**WHAT YOU NEED TO DO:** Print the listing in its entirety and exactly, leaving out images.

**TASK MATERIAL:**
*** Begin section ***
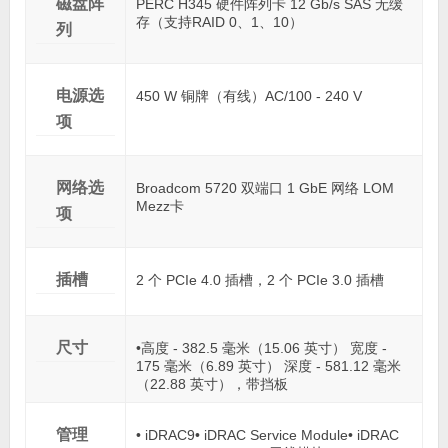
磁盘阵
PERC H345 硬件阵列卡 12 Gb/s SAS 无缓
存（支持RAID 0、1、10）
列
电源选
450 W 铜牌（有线）AC/100 - 240 V
项
网络选
Broadcom 5720 双端口 1 GbE 网络 LOM
Mezz卡
项
插槽
2 个 PCIe 4.0 插槽，2 个 PCIe 3.0 插槽
尺寸
•高度 - 382.5 毫米（15.06 英寸） 宽度 -
175 毫米（6.89 英寸） 深度 - 581.12 毫米
（22.88 英寸），带挡板
管理
• iDRAC9• iDRAC Service Module• iDRAC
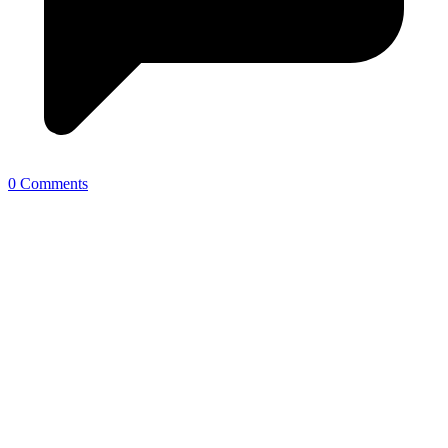
0 Comments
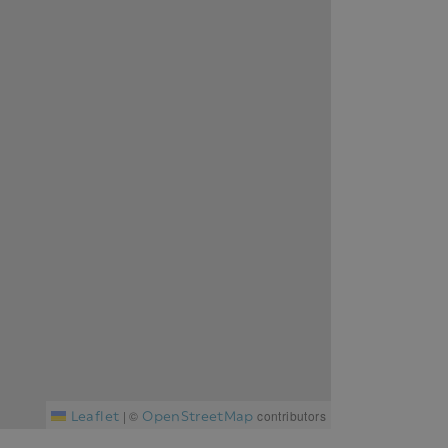
Leaflet
OpenStreetMap
|
©
contributors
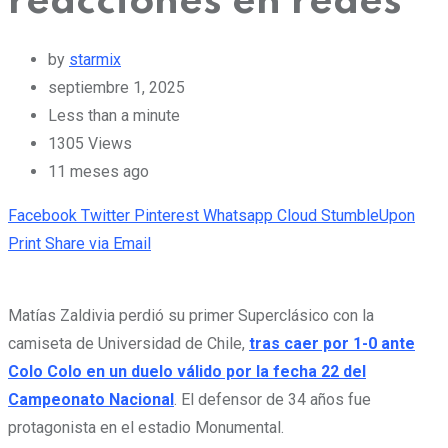
reacciones en redes
by
starmix
septiembre 1, 2025
Less than a minute
1305
Views
11 meses ago
Facebook
Twitter
Pinterest
Whatsapp
Cloud
StumbleUpon
Print
Share via Email
Matías Zaldivia perdió su primer Superclásico con la
camiseta de Universidad de Chile,
tras caer por 1-0 ante
Colo Colo en un duelo válido por la fecha 22 del
Campeonato Nacional
. El defensor de 34 años fue
protagonista en el estadio Monumental.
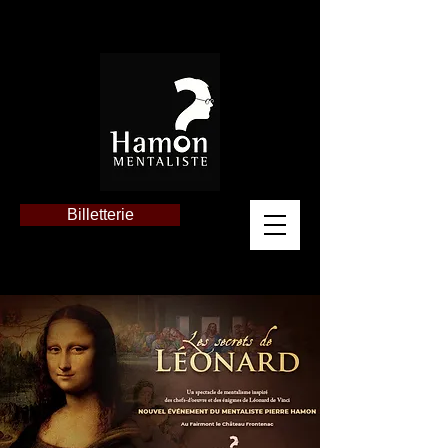
Billetterie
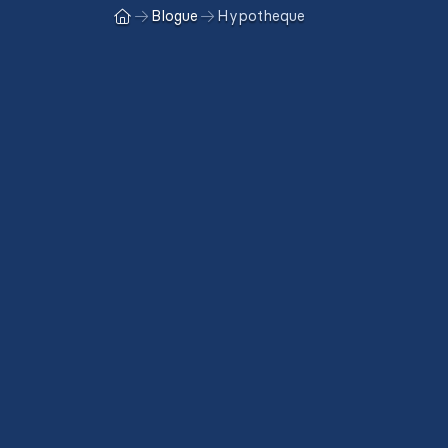
Blogue
Hypotheque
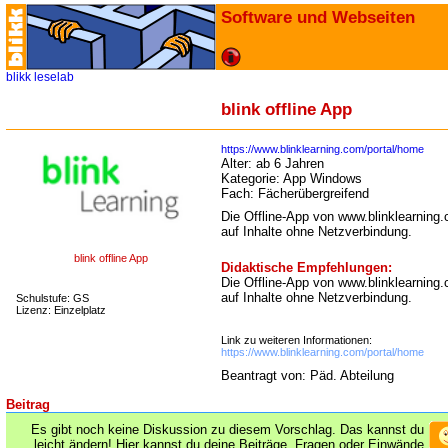
Software und Webseiten
blikk
leselab
blink offline App
https://www.blinklearning.com/portal/home
Alter:
ab 6 Jahren
Kategorie:
App Windows
Fach:
Fächerübergreifend
Die Offline-App von www.blinklearning.c
auf Inhalte ohne Netzverbindung.
blink offline App
Didaktische Empfehlungen:
Die Offline-App von www.blinklearning.c
auf Inhalte ohne Netzverbindung.
Schulstufe: GS
Lizenz: Einzelplatz
Link zu weiteren Informationen:
https://www.blinklearning.com/portal/home
Beantragt von: Päd. Abteilung
Beitrag
Es gibt noch keine Diskussion zu diesem Vorschlag. Das kannst du
leicht ändern! Hier kannst du deine Beiträge, Fragen oder Einwände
*** End section ***
**WRITTEN SOLUTION:**
磁盘阵
PERC H345 硬件阵列卡 12 Gb/s SAS 无缓
存（支持RAID 0、1、10）
列
电源选
450 W 铜牌（有线）AC/100 - 240 V
项
网络选
Broadcom 5720 双端口 1 GbE 网络 LOM
Mezz卡
项
插槽
2 个 PCIe 4.0 插槽，2 个 PCIe 3.0 插槽
尺寸
•高度 - 382.5 毫米（15.06 英寸） 宽度 -
175 毫米（6.89 英寸） 深度 - 581.12 毫米
（22.88 英寸），带挡板
管理
• iDRAC9• iDRAC Service Module• iDRAC
0 Comments
Leaflet
OpenStreetMap
|
©
contributors
reacciones en redes
by
starmix
septiembre 1, 2025
Less than a minute
1305
Views
11 meses ago
Facebook
Twitter
Pinterest
Whatsapp
Cloud
StumbleUpon
Print
Share via Email
Matías Zaldivia perdió su primer Superclásico con la
camiseta de Universidad de Chile,
tras caer por 1-0 ante
Colo Colo en un duelo válido por la fecha 22 del
Campeonato Nacional
. El defensor de 34 años fue
protagonista en el estadio Monumental.
Billetterie
Blogue
Hypotheque
Software und Webseiten
blikk
leselab
blink offline App
https://www.blinklearning.com/portal/home
Alter:
ab 6 Jahren
Kategorie:
App Windows
Fach:
Fächerübergreifend
Die Offline-App von www.blinklearning.c
auf Inhalte ohne Netzverbindung.
blink offline App
Didaktische Empfehlungen:
Die Offline-App von www.blinklearning.c
auf Inhalte ohne Netzverbindung.
Schulstufe: GS
Lizenz: Einzelplatz
Link zu weiteren Informationen:
https://www.blinklearning.com/portal/home
Beantragt von: Päd. Abteilung
Beitrag
Es gibt noch keine Diskussion zu diesem Vorschlag. Das kannst du
leicht ändern! Hier kannst du deine Beiträge, Fragen oder Einwände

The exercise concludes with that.